A Billy le sonó una especie de carraspeo en la garganta. El hombre se llevó un dedo a los labios, mirando expectante al chico, que muy despacio hizo lo propio, y gesticuló a su vez un chiss a Billy.

—Goss y Subby lo han vuelto a hacer —dijo el hombre. Sacó la lengua y degustó el aire. Le tapó la boca a Billy con la mano y este farfulló sobre la mano fría. El hombre recorrió una habitación tras otra, arrastrando a Billy, lamiendo suelo, paredes, interruptores. Pasó la lengua por la pantalla del televisor, abriendo un sendero de saliva en el polvo.

—¿Qué, qué, qué especímenes me tienes aquí, lepidóptero? —dijo mirando las estanterías.

Fue sacando libros y dejándolos caer.

—Ni hablar —dijo—. Ni de coña pruebo ninguna mierda de estas.

De pronto Leon estaba en pie y corría hacia él. El hombre soltó un «¡Vaya por Dios!» y lanzó a Leon por los suelos.

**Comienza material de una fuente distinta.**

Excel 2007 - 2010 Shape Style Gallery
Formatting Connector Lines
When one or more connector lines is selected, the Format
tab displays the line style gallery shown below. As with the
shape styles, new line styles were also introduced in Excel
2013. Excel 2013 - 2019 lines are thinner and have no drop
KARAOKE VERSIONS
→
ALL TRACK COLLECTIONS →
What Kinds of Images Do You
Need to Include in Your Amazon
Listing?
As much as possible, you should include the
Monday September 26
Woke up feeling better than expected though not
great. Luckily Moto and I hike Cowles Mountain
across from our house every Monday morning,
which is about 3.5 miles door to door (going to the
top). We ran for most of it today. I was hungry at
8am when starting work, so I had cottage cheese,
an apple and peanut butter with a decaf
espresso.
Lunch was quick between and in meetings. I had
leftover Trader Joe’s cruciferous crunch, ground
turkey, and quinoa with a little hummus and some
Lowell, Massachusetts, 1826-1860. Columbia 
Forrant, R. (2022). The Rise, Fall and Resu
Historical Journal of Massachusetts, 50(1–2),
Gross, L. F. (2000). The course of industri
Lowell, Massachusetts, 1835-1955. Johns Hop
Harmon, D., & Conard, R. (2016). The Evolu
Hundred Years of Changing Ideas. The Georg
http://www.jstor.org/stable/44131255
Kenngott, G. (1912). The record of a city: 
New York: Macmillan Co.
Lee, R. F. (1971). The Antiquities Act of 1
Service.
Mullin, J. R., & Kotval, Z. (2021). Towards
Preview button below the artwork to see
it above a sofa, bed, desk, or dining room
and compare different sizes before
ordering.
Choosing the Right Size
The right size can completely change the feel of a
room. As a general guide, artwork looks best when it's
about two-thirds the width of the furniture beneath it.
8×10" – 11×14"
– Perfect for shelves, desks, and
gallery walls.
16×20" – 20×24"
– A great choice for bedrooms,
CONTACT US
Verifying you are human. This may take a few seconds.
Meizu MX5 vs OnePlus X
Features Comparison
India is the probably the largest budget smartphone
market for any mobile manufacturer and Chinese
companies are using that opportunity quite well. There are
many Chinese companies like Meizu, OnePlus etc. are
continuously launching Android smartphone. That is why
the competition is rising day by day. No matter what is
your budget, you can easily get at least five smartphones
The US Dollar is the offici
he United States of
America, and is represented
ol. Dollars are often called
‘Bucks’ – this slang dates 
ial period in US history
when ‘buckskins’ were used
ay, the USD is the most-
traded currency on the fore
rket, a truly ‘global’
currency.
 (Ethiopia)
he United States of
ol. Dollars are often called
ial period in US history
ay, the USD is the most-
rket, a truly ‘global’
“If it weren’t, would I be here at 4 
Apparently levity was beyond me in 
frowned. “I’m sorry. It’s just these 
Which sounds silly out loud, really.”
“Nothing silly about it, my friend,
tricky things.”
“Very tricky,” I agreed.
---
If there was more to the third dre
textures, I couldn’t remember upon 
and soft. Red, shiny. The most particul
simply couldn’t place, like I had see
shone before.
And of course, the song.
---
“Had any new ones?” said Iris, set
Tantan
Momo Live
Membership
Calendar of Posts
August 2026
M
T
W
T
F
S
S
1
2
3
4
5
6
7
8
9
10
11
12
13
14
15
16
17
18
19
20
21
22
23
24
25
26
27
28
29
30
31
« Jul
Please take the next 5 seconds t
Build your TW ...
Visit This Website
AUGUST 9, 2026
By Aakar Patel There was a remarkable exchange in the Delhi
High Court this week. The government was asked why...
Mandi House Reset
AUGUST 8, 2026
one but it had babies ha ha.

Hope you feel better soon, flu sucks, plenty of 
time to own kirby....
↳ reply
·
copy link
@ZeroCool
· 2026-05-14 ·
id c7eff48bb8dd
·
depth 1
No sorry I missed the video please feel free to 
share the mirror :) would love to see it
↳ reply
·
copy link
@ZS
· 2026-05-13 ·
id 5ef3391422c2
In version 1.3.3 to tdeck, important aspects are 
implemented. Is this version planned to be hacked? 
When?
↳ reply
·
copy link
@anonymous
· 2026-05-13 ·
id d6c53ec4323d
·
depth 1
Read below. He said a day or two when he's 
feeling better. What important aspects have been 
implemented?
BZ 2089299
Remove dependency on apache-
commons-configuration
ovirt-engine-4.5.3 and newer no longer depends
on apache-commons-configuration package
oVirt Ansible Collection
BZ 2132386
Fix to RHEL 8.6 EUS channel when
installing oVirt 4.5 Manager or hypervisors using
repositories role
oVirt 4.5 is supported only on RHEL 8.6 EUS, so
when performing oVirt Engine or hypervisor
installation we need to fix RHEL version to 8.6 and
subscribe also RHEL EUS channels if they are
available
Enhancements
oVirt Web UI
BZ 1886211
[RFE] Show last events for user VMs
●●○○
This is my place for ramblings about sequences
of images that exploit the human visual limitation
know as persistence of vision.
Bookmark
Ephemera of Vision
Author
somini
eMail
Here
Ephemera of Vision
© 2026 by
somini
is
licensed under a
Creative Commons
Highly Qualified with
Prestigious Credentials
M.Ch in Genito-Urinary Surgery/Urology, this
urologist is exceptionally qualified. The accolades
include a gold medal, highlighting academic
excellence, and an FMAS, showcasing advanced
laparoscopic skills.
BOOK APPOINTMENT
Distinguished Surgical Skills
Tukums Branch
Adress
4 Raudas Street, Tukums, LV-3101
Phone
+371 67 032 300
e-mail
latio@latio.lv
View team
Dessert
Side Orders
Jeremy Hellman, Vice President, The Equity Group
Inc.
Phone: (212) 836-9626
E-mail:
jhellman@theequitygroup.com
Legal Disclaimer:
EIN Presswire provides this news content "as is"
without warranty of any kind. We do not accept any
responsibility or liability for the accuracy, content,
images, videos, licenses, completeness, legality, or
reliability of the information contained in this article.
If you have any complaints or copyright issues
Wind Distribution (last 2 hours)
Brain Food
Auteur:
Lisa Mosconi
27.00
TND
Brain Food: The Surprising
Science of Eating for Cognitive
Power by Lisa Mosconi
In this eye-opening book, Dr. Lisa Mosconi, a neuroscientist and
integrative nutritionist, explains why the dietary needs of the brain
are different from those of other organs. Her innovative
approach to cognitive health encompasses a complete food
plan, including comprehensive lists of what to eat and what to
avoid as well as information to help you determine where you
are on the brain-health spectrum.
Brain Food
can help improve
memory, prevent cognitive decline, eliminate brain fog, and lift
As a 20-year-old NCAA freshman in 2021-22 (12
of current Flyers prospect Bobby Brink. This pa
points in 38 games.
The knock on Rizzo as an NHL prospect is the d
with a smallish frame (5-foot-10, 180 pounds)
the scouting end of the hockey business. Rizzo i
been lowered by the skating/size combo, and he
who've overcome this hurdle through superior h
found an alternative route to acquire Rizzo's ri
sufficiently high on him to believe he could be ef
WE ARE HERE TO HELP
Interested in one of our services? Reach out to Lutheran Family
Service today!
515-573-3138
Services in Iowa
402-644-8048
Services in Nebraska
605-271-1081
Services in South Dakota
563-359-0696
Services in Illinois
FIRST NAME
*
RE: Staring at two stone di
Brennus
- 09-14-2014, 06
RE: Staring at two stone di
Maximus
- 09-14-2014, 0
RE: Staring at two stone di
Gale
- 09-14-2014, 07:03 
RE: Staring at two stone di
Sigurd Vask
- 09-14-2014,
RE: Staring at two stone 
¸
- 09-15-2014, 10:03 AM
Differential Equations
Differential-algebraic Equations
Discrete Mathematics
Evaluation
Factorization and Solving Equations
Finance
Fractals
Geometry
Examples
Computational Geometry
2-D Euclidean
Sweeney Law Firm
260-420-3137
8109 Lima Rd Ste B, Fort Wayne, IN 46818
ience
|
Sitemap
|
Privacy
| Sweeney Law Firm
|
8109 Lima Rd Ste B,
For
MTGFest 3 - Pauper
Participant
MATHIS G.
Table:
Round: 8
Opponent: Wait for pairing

—¿Y quién serás tú? —dijo—. ¿Un amiguito del joven maestro? Me temo que todos los médicos convienen en que el chaval requiere de un aislamiento absoluto, y pese a estar seguro de que tus travesuras no son más que un tónico, no es eso lo que el joven señor Billiam necesita. Es posible que tenga que comerte, jovencito macarrón desgraciado.

Leon se movió y el niño dio un paso hacia él, con ojos de ave de presa. El hombre exhaló humo, pese a no tener cigarrillo y no haber inhalado humo ninguno.

—No… —dijo Leon. El hombre abrió la boca, la boca siguió abriéndose, y Leon desapareció. El hombre se repasó las comisuras con las puntas de los dedos, como un gato de un dibujo animado.

—Muy bien, tú —le dijo a Billy, que ahogó un grito y se afanó por zafarse de aquellos dedos despiadados—. ¿Llevas el pijamita? ¿Has metido en la maleta el cepillo de dientes? ¿Le has dejado una nota al lechero? Muy bien, pues vámonos. Ya sabes cómo son los aeropuertos, y el pequeño Thomas no lleva bien los viajes, y no me quiero quedar atascado en una cola, detrás de un grupo con destino a Cancún, ¿te imaginas? Me prometiste una y otra vez que nos iríamos por ahí a pasar un fin de semana tranquilo, y ha llegado el momento, Billy, de verdad que ya es hora.

Juntó las manos en una palmada y enarcó una ceja.

—Ya puedes dejar de hacer ruiditos y todo eso —le dijo al niño—. ¡No sé, de verdad que no, vaya dos! Adelante.

Tirándole de la nuca, el hombre sacó de allí a Billy.